■ Exercise description ■
Begin the copy at the line containing "Do you have experience" in the data below and end it at the line containing "The Convolutional Neural", keeping each line exact and leaving out pictures.

■ Extracted records ■
+ + + + + + +
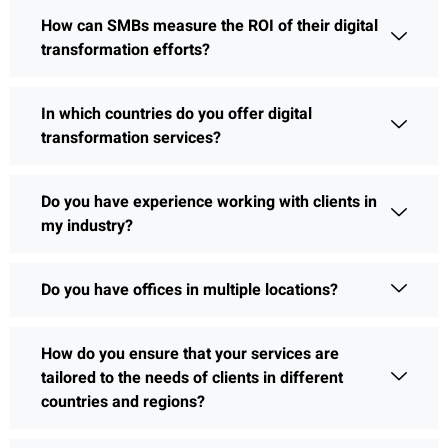
How can SMBs measure the ROI of their digital
transformation efforts?
In which countries do you offer digital
transformation services?
Do you have experience working with clients in
my industry?
Do you have offices in multiple locations?
How do you ensure that your services are
tailored to the needs of clients in different
countries and regions?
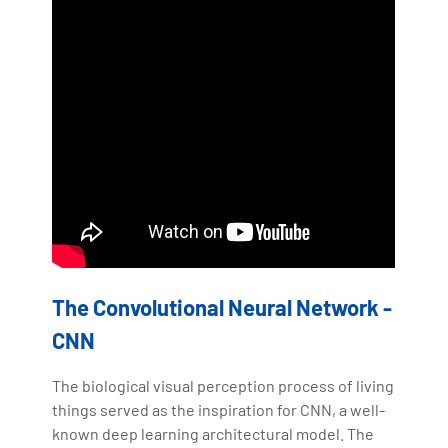
The Convolutional Neural Network -
CNN
The biological visual perception process of living
things served as the inspiration for CNN, a well-
known deep learning architectural model. The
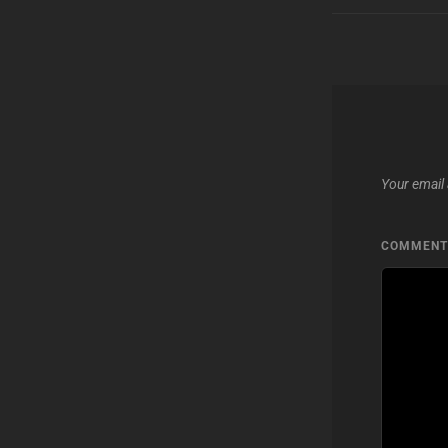
Your email 
COMMEN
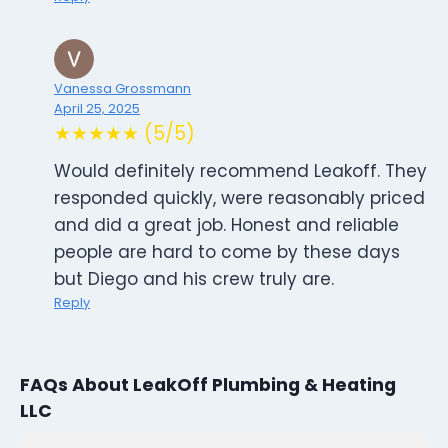
Vanessa Grossmann
April 25, 2025
★★★★★ (5/5)
Would definitely recommend Leakoff. They
responded quickly, were reasonably priced
and did a great job. Honest and reliable
people are hard to come by these days
but Diego and his crew truly are.
Reply
FAQs About LeakOff Plumbing & Heating
LLC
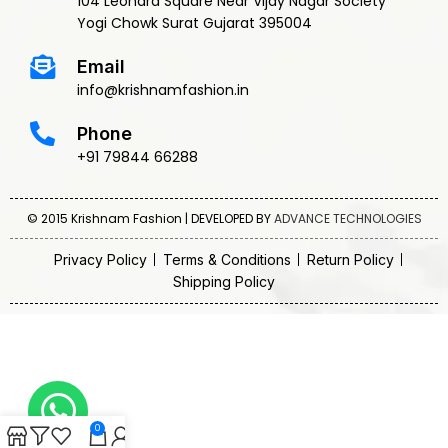
104 Leonard Square Near Vijay Nagar Society
Yogi Chowk Surat Gujarat 395004
Email
info@krishnamfashion.in
Phone
+91 79844 66288
© 2015 Krishnam Fashion | DEVELOPED BY
ADVANCE TECHNOLOGIES
Privacy Policy
Terms & Conditions
Return Policy
Shipping Policy
0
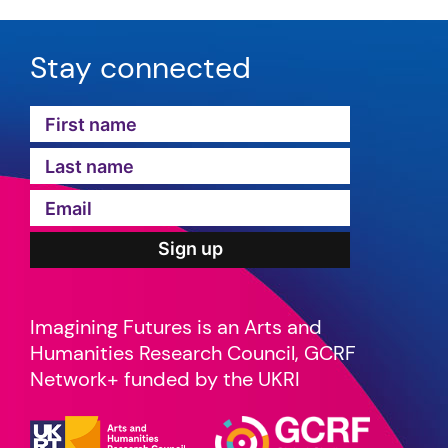
Stay connected
Imagining Futures is an Arts and
Humanities Research Council, GCRF
Network+ funded by the UKRI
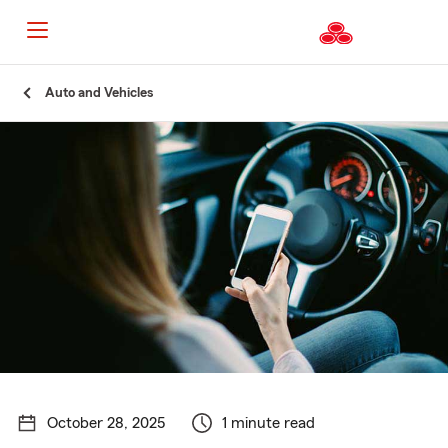
Start
Auto and Vehicles
Of
Main
Content
October 28, 2025
1 minute read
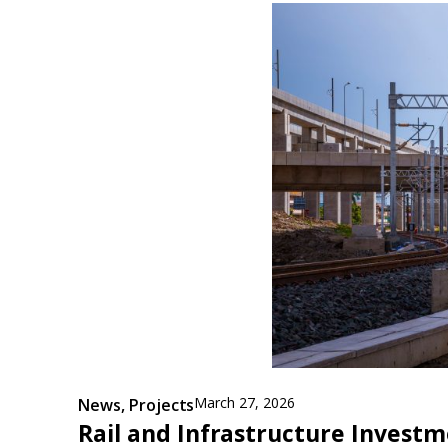
March 27, 2026
News
,
Projects
Rail and Infrastructure Invest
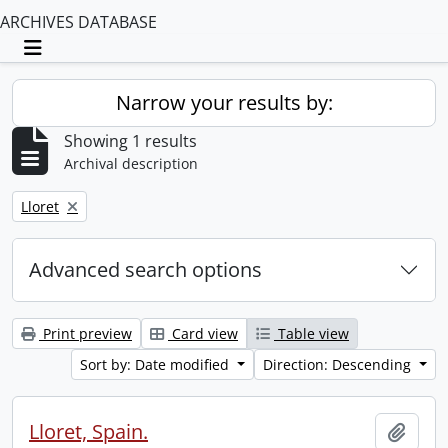
ARCHIVES DATABASE
Toggle navigation
Narrow your results by:
Showing 1 results
Archival description
Remove filter:
Lloret
Advanced search options
Print preview
Card view
Table view
Sort by: Date modified
Direction: Descending
Lloret, Spain.
Add t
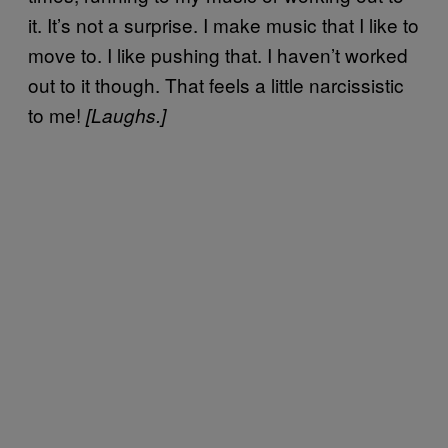
it. It’s not a surprise. I make music that I like to
move to. I like pushing that. I haven’t worked
out to it though. That feels a little narcissistic
to me!
[Laughs.]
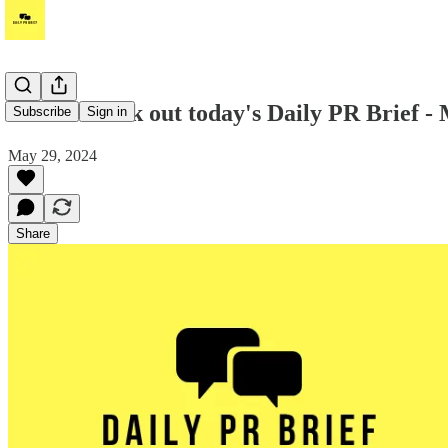
Hello! Check out today's Daily PR Brief -
Subscribe
Sign in
May 29, 2024
Share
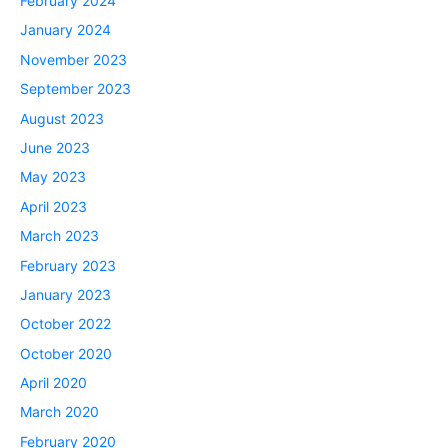
February 2024
January 2024
November 2023
September 2023
August 2023
June 2023
May 2023
April 2023
March 2023
February 2023
January 2023
October 2022
October 2020
April 2020
March 2020
February 2020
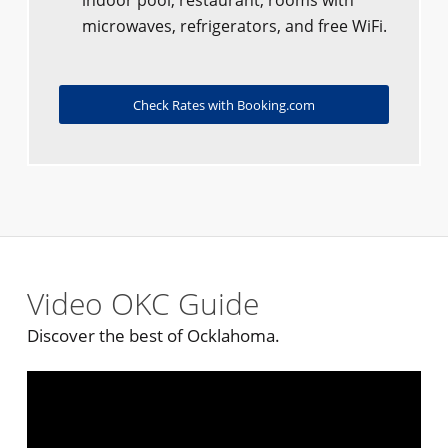
indoor pool, restaurant, rooms with
microwaves, refrigerators, and free WiFi.
Check Rates with Booking.com
Video OKC Guide
Discover the best of Ocklahoma.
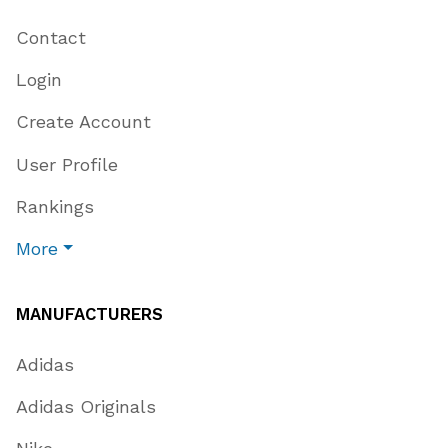
Contact
Login
Create Account
User Profile
Rankings
More
MANUFACTURERS
Adidas
Adidas Originals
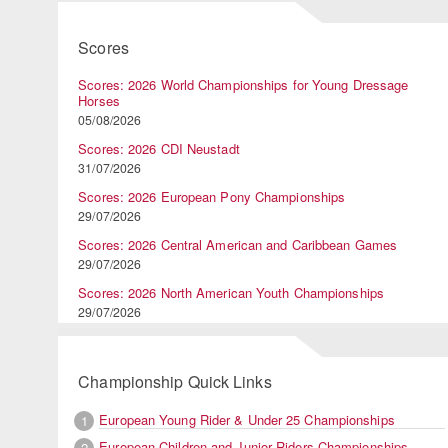
Scores
Scores: 2026 World Championships for Young Dressage
Horses
05/08/2026
Scores: 2026 CDI Neustadt
31/07/2026
Scores: 2026 European Pony Championships
29/07/2026
Scores: 2026 Central American and Caribbean Games
29/07/2026
Scores: 2026 North American Youth Championships
29/07/2026
Championship Quick Links
European Young Rider & Under 25 Championships
1
European Children and Junior Riders Championships
2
+ + + + + + +
■ Problem solution ■
Do you have experience working with clients in
my industry?
Do you have offices in multiple locations?
How do you ensure that your services are
tailored to the needs of clients in different
countries and regions?
The Convolutional Neural Network -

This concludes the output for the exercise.